День космонавтики
Шрифт:
С собой обычно прихватывают корзинки с лёгкой снедью: помидоры, пирожки, фрукты, бутерброды — и после купания пришедшие располагаются на сдвинутых деревянных топчанах, тех самых, на которых днём загорают под бдительным присмотром медсестры, пионеры. Это своего рода неофициальный вожатский совет — когда ещё вот так соберёшься, чтобы в непринуждённой обстановке обсудить текущие дела?

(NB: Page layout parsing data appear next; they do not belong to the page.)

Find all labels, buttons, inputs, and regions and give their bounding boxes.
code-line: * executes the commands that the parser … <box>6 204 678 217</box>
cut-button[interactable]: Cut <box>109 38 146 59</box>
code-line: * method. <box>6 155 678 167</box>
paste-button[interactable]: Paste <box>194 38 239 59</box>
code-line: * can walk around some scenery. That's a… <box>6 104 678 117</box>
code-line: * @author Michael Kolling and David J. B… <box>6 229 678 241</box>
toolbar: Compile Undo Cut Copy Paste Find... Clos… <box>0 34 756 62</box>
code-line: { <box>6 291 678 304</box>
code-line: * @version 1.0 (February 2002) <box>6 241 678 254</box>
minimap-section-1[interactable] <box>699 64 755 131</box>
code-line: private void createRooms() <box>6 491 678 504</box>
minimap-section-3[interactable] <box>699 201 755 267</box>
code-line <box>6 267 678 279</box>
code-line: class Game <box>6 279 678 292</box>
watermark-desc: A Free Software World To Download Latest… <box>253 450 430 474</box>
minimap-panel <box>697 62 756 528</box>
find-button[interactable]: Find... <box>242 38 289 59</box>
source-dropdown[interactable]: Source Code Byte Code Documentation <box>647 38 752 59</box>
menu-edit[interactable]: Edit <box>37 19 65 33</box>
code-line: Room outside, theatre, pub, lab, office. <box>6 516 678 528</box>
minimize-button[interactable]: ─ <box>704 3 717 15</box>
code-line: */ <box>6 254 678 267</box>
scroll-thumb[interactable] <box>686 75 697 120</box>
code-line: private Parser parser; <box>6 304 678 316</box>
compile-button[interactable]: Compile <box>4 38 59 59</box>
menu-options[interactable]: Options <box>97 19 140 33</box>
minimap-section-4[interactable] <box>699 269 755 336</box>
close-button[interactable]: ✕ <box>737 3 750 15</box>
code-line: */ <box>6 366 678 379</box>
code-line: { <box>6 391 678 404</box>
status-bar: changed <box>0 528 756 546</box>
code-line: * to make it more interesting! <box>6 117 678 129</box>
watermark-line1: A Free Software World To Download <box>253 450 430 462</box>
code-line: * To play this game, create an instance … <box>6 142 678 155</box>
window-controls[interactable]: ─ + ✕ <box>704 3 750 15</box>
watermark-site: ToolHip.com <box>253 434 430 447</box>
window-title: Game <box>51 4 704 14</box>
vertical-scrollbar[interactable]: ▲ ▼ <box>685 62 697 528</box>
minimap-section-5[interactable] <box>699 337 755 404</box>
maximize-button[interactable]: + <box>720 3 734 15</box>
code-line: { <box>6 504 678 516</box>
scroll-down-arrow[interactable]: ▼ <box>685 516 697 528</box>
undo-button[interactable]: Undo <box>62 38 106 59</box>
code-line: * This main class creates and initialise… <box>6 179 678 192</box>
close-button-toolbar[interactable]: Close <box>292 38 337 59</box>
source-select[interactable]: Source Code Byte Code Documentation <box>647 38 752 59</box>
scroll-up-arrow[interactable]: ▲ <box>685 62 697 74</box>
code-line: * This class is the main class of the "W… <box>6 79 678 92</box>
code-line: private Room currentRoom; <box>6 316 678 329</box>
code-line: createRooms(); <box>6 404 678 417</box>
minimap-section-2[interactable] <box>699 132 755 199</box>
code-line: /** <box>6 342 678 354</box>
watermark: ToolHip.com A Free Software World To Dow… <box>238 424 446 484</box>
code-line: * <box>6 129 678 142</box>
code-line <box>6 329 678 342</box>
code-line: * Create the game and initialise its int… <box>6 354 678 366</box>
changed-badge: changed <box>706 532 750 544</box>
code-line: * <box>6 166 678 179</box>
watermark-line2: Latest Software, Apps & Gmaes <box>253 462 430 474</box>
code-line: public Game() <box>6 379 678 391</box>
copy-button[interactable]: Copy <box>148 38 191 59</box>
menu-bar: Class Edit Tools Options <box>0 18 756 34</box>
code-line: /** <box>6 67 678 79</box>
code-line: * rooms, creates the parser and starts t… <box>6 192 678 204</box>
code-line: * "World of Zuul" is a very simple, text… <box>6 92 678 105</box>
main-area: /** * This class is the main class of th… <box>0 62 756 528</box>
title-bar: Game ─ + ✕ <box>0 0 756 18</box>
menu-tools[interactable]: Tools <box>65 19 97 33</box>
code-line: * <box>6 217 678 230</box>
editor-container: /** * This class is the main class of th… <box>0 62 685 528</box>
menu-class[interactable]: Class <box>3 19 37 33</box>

А обстановка действительно непринуждённая. Молодые, спортивные тела, покрытые густым загаром (для ночных купаний девушки предпочитают раздельные купальники, не поощряемые днём, на детских пляжах) негромкий звон гитары — звуки не долетают отсюда до лагеря, расположенного вверху, на круче — и Млечный путь одобрительно смотрит вниз со своей вечной высоты. Откупориваются бутылки ситро, шипят по-змеиному сифоны, наполняя стаканчики ледяной пузырящейся газировкой —
Отсутствие алкоголя — любого, даже легкого крымского вина — правило непреложное, и при малейшем подозрении в нарушении «сухого закона», любой вожатый, независимо от стажа и заслуг, вылетает из Артека навсегда. Но это здесь никого не напрягает, иначе и быть не может. Веселье протекает свои чередом, разве что от общих групп время от времени отделяются парочки, торопясь уединиться — молодость, как тут запретить? Тут, правда, тоже имелись некоторые неписанные правила — не следовало демонстрировать подобные связи перед детьми, и в особенности не поощрялись романы между вожатыми одного отряда — так что Дима мог сколько угодно облизываться на потрясающую фигурку «пани Зоси», едва скрытую модным заграничным купальником, именуемым «бикини» — видит око, да зуб неймёт. В порядке компенсации какой-то момент начал оказывать внимание смешливой миниатюрной брюнетке, вожатой восьмого отряда, Любаше, и встретил самое горячее сочувствие с её стороны. Дима уже начал прикидывать, как бы понезаметнее увести её прочь — уж очень призывно благоухала тёплая, как парное молоко, крымская ночь, и ощущение любви было словно разлито вокруг, не оставляя молодым организмам ни единого шанса на безгрешную жизнь.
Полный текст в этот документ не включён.